### Provided entries

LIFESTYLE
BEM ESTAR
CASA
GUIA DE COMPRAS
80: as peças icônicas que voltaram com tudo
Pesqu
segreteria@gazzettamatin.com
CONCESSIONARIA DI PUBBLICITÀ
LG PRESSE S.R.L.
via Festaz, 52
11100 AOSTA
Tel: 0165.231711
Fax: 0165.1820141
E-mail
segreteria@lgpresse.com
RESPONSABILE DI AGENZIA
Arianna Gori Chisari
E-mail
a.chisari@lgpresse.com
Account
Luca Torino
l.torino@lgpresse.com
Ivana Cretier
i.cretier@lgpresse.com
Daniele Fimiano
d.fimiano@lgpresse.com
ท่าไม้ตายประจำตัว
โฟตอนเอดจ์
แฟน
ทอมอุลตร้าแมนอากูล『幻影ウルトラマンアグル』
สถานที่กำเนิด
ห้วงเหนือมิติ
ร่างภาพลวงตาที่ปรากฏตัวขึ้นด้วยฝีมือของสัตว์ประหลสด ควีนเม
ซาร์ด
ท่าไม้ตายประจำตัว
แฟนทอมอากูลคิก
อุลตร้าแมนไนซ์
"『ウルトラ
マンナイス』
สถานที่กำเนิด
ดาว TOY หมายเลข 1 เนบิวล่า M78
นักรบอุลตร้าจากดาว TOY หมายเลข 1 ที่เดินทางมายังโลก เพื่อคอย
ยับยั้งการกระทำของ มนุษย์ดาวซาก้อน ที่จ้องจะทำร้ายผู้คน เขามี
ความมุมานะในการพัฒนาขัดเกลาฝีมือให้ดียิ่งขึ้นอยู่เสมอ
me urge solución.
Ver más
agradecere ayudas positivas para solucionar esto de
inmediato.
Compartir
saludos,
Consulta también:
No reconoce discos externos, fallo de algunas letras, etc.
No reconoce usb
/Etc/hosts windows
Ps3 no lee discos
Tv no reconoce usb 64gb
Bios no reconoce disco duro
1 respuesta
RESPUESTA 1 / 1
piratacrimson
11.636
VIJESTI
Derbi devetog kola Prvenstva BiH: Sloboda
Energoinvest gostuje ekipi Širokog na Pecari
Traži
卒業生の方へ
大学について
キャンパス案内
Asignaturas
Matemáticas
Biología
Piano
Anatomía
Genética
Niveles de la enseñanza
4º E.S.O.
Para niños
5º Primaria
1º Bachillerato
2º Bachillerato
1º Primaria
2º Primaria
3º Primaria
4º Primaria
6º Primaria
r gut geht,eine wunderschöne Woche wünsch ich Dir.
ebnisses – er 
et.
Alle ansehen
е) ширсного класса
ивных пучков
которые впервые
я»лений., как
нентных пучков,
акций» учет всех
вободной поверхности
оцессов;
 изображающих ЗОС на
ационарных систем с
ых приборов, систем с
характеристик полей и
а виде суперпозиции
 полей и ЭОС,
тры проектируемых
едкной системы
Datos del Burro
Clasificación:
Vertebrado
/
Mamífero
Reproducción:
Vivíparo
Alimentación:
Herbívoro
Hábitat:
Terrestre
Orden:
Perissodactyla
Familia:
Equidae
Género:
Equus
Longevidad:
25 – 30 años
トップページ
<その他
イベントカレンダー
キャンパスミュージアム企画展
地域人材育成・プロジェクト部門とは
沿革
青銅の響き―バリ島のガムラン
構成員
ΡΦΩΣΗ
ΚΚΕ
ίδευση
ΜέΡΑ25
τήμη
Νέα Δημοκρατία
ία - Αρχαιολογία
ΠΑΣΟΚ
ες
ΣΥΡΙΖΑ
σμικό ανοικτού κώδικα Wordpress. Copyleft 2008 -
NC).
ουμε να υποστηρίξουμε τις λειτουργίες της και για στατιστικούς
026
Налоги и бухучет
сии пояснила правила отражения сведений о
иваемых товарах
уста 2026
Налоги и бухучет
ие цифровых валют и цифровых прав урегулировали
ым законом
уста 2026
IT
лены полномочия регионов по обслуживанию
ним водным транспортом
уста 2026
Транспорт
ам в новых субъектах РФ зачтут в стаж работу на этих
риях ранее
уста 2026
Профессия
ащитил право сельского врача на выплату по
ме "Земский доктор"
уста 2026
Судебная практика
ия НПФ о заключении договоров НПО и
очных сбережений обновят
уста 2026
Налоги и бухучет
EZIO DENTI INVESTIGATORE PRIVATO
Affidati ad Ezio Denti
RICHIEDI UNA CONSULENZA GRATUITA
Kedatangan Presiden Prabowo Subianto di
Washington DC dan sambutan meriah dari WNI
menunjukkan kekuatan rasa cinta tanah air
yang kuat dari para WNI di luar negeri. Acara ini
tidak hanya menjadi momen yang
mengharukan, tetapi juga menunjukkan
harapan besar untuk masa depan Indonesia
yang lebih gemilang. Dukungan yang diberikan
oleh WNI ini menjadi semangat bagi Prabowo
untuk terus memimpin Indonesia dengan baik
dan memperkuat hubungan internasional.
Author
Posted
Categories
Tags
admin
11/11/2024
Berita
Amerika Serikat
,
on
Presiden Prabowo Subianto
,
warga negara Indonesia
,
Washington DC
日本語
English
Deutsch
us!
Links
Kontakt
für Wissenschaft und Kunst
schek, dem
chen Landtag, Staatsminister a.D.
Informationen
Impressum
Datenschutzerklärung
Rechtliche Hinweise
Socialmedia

### What the task requires
With the data above as the source, tally the lines that include the string "lgpresse", and give that figure alone.

### Response
5